Allí mismo en Tetla se cuenta que el “Divino Niño” ordena cuáles son las casas a las que debe ser llevado en procesión para que lo veneren y los portadores obligan a los lugareños a inclinarse, besar el palio en que lo pasean bajo amenaza de ser escarmentados si no lo hacen. O lo adoran o los apalean. Lo que debe ser un objeto de fe y armonía en las comunidades, ya generó un encono y está a punto de desatar una ‘guerra santa’ intermunicipal porque cada lugar asegura que le corresponde la custodia de esos lienzos y figurillas.

Y la situación ha llegado a tal grado que ya la jerarquía católica tuvo que intervenir buscando serenar a los fanáticos creyentes.
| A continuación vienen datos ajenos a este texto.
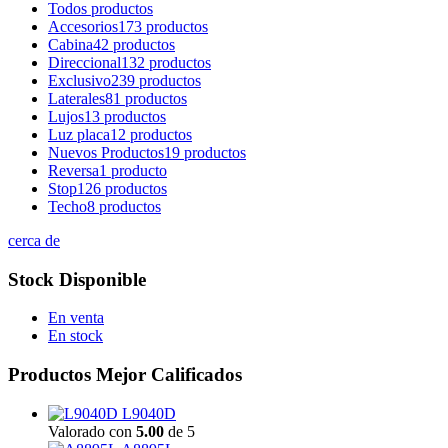
Todos
productos
Accesorios
173 productos
Cabina
42 productos
Direccional
132 productos
Exclusivo
239 productos
Laterales
81 productos
Lujos
13 productos
Luz placa
12 productos
Nuevos Productos
19 productos
Reversa
1 producto
Stop
126 productos
Techo
8 productos
cerca de
Stock Disponible
En venta
En stock
Productos Mejor Calificados
L9040D
Valorado con
5.00
de 5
La vocería de la Diócesis de Orizaba llamó a los feligreses a la “cordura” y les pidió no usar armas para defender a las famosas figuras bailarinas, hablantinas y cantarinas las que desmintió sean parte de un milagro.

Pero la psicosis colectiva de esos pobladores analfabetas es resultado del adoctrinamiento religioso hecho por la misma Iglesia católica durante mucho tiempo. Allí está ese Veracruz profundo, rezagado, oscurantista y medieval donde está cantando el Gallo de Oro y el clero no sabe cómo detener a los enajenados y empistolados feligreses.